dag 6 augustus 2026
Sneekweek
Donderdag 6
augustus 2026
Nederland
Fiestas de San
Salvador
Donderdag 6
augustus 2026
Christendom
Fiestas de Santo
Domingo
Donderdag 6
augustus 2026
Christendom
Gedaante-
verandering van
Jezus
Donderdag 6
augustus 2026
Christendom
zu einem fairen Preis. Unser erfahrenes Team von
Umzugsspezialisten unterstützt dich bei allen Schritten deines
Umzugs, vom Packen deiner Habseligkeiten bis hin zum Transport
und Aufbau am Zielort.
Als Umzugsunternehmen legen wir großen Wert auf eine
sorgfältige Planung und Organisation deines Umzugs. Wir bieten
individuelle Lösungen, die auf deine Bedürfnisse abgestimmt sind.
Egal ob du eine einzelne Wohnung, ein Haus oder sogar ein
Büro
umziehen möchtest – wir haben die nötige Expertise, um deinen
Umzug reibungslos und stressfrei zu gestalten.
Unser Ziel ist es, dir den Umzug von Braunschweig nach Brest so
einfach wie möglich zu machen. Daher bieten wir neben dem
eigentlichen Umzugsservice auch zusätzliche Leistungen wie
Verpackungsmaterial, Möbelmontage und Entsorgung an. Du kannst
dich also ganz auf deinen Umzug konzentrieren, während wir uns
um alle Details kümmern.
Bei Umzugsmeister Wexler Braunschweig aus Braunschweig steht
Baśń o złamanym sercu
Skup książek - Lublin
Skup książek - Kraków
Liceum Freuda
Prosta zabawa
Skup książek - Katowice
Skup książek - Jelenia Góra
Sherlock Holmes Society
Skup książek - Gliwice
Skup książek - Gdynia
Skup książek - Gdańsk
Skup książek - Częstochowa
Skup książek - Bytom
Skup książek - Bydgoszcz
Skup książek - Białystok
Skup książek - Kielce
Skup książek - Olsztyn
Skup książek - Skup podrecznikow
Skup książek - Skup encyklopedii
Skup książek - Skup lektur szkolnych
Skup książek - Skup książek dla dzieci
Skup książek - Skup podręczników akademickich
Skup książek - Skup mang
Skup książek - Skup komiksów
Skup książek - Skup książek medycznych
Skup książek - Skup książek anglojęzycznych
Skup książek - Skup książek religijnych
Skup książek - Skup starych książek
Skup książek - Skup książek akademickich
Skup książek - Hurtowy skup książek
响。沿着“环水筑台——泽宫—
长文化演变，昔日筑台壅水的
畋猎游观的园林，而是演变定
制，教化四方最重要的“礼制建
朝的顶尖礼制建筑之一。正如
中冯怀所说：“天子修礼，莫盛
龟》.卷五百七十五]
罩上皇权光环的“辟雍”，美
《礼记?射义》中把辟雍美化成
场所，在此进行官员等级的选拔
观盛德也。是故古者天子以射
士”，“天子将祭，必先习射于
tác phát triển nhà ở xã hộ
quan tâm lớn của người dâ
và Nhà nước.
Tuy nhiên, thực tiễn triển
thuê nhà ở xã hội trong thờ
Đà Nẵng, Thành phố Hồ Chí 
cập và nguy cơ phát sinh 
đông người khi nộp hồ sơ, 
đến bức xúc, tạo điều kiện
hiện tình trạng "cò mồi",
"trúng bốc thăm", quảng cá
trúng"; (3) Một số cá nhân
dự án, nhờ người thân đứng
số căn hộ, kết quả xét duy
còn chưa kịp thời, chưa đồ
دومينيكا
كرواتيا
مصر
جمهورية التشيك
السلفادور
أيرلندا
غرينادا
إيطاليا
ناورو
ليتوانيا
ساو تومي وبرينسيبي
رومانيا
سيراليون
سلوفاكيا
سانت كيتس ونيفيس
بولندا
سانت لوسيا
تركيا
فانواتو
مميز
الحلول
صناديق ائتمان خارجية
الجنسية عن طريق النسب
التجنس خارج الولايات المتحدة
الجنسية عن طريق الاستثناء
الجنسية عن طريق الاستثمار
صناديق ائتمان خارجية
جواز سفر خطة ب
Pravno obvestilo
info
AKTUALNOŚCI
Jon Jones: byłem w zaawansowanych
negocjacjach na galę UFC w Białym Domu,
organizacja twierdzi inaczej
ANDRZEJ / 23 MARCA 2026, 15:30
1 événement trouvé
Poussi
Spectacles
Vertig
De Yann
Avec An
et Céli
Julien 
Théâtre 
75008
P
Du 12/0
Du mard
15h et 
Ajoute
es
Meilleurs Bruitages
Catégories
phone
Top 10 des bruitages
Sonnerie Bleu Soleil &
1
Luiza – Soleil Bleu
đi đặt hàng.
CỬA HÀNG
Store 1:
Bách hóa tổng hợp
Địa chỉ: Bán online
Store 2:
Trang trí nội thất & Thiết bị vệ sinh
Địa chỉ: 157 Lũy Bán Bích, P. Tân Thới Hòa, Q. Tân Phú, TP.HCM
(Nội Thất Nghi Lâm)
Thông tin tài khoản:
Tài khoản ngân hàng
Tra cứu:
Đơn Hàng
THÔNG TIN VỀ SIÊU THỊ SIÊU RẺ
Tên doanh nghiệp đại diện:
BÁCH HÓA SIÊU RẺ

————

• [YOUR OBJECTIVE]:
Transcribe the material exactly, stopping after the "Unser Ziel ist" line.

• [REPLY]:
dag 6 augustus 2026
Sneekweek
Donderdag 6
augustus 2026
Nederland
Fiestas de San
Salvador
Donderdag 6
augustus 2026
Christendom
Fiestas de Santo
Domingo
Donderdag 6
augustus 2026
Christendom
Gedaante-
verandering van
Jezus
Donderdag 6
augustus 2026
Christendom
zu einem fairen Preis. Unser erfahrenes Team von
Umzugsspezialisten unterstützt dich bei allen Schritten deines
Umzugs, vom Packen deiner Habseligkeiten bis hin zum Transport
und Aufbau am Zielort.
Als Umzugsunternehmen legen wir großen Wert auf eine
sorgfältige Planung und Organisation deines Umzugs. Wir bieten
individuelle Lösungen, die auf deine Bedürfnisse abgestimmt sind.
Egal ob du eine einzelne Wohnung, ein Haus oder sogar ein
Büro
umziehen möchtest – wir haben die nötige Expertise, um deinen
Umzug reibungslos und stressfrei zu gestalten.
Unser Ziel ist es, dir den Umzug von Braunschweig nach Brest so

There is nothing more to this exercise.